December 29, 2008 5:50 AM
The Innovation Agenda: Are Lawyers Stuck in GM's Tire Tracks?
Posted by Susan Beck
The following article is the first of three parts arising from discussions at the Leading Legal Innovation conference in December sponsored by the Southern California Innovation Project at the University of Southern California’s Gould School of Law. Click here for Part II and here for Part III.
In mid-December, Professor Stephen Burbank of the University of Pennsylvania Law School addressed a group gathered in San Diego, describing two recent New York Times columns by Thomas Friedman that focused on the problems facing the Big Three automakers. In "How to Fix a Flat" Friedman lashed out at U.S. car makers for their resistance to innovation. In "While Detroit Slept" Friedman argued that these companies would soon be overtaken by new business models. “The most important rule of business in today’s integrated and digitized global market, where knowledge and innovation tools are so widely distributed, [is] this: Whatever can be done, will be done,” Friedman wrote. "The only question is will it be done by you or to you."
After recounting this, Burbank remarked, "I see some similarities in the legal profession." Around the room, heads nodded in approval.
The 30 people in attendance--which included law firm leaders, law professors, in-house lawyers, and entrepreneurs--had come to take part in the Leading Legal Innovation conference organized by the Southern California Innovation Project at the University of Southern California's Gould School of Law.

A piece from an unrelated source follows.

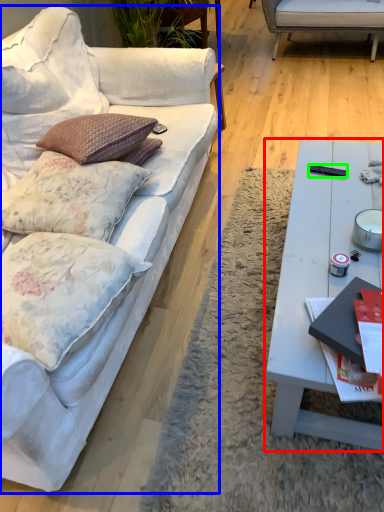 Question: Which object is positioned closest to coffee table (highlighted by a red box)? Select from studio couch (highlighted by a blue box) and remote control (highlighted by a green box).

Choices:
 (A) studio couch
 (B) remote control

Answer: (B)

Over two days, the U.S. auto industry's troubles emerged as a recurring theme. Was the legal profession headed down the same path due to its slowness to innovate?

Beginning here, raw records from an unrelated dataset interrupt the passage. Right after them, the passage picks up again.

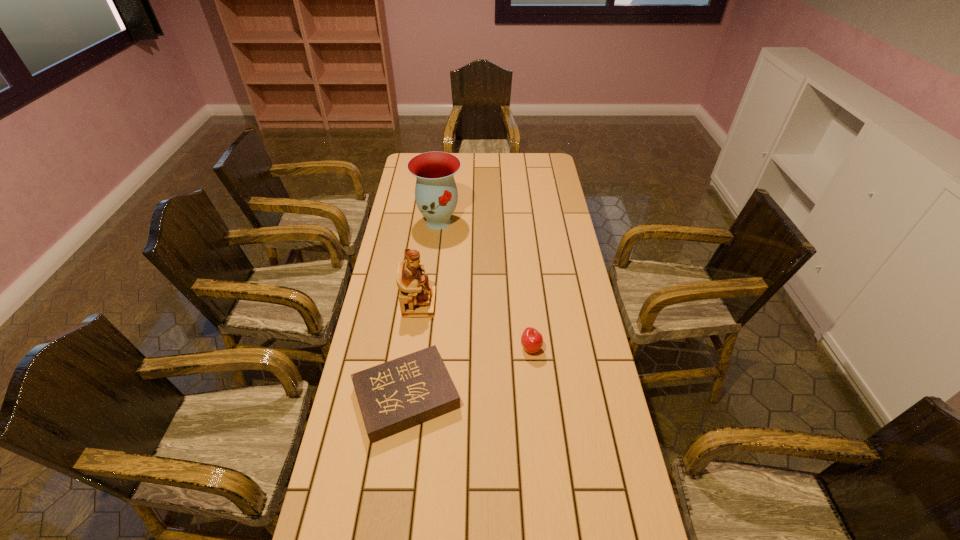 Locate an element on the screen. The height and width of the screenshot is (540, 960). the farthest object is located at coordinates (436, 195).

The image size is (960, 540). I want to click on the second farthest object, so click(417, 298).

At what (x,y) coordinates should I click in order to perform the action: click on apple. Please return your answer as a coordinate pair (x, y). This screenshot has width=960, height=540. Looking at the image, I should click on (531, 340).

Locate an element on the screen. The image size is (960, 540). the third tallest object is located at coordinates (531, 340).

I want to click on the shortest object, so click(x=394, y=396).

Identify the location of vacant space positioned 0.400m on the right of the vase. (556, 222).

Identify the location of free space located 0.180m on the front-facing side of the figurine. Image resolution: width=960 pixels, height=540 pixels. (487, 304).

What are the coordinates of `free space located on the right of the third tallest object` in the screenshot? It's located at (595, 348).

The width and height of the screenshot is (960, 540). Identify the location of vacant space located on the right of the hardback book. (495, 396).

“The analogy to the auto industry is perfect,” stated Fred Bartlit, with his usual conviction. The founder of Bartlit Beck Herman Palenchar & Scott added one qualification: “Lawyers are harder to change than car executives. They’re trained to find things wrong with a new system.” (Bartlit, it should be noted, has represented General Motors Corporation in the past.) Bartlit, who left Kirkland & Ellis 16 years ago to found a nontraditional firm, stressed that lawyers' behavior can only be understood by examining the science of paradigm shifts. "The last to change are the ones who were best at the old system."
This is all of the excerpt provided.